## What the task requires
When the line containing "New Zealand without" is found in the data below, copy it and each line after it through the line containing "Site Details", exactly and with no others.

## Transcribed page contents
----------
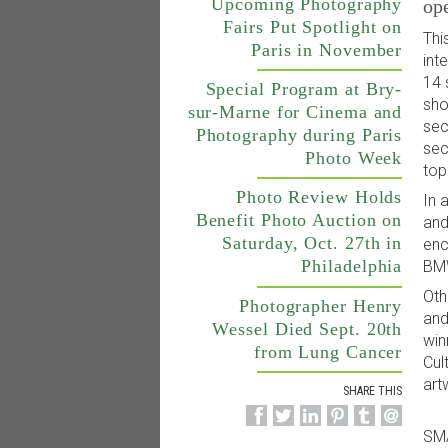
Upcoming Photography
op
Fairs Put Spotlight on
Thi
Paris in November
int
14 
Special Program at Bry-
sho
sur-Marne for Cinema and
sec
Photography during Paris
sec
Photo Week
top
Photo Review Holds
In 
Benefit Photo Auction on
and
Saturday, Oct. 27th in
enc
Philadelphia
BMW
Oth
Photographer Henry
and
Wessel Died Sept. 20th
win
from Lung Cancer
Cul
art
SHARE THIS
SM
----------
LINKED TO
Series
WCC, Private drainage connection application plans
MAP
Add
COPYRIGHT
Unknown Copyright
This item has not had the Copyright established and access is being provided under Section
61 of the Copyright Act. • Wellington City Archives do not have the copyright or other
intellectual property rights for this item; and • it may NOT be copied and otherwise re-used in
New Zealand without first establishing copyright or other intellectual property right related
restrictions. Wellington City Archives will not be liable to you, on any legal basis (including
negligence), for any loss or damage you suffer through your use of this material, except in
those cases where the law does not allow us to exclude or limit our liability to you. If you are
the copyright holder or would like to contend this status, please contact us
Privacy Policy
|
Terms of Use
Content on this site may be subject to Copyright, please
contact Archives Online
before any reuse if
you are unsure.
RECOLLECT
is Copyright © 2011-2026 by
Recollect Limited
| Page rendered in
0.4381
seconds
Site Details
----------
## Your solution
New Zealand without first establishing copyright or other intellectual property right related
restrictions. Wellington City Archives will not be liable to you, on any legal basis (including
negligence), for any loss or damage you suffer through your use of this material, except in
those cases where the law does not allow us to exclude or limit our liability to you. If you are
the copyright holder or would like to contend this status, please contact us
Privacy Policy
|
Terms of Use
Content on this site may be subject to Copyright, please
contact Archives Online
before any reuse if
you are unsure.
RECOLLECT
is Copyright © 2011-2026 by
Recollect Limited
| Page rendered in
0.4381
seconds
Site Details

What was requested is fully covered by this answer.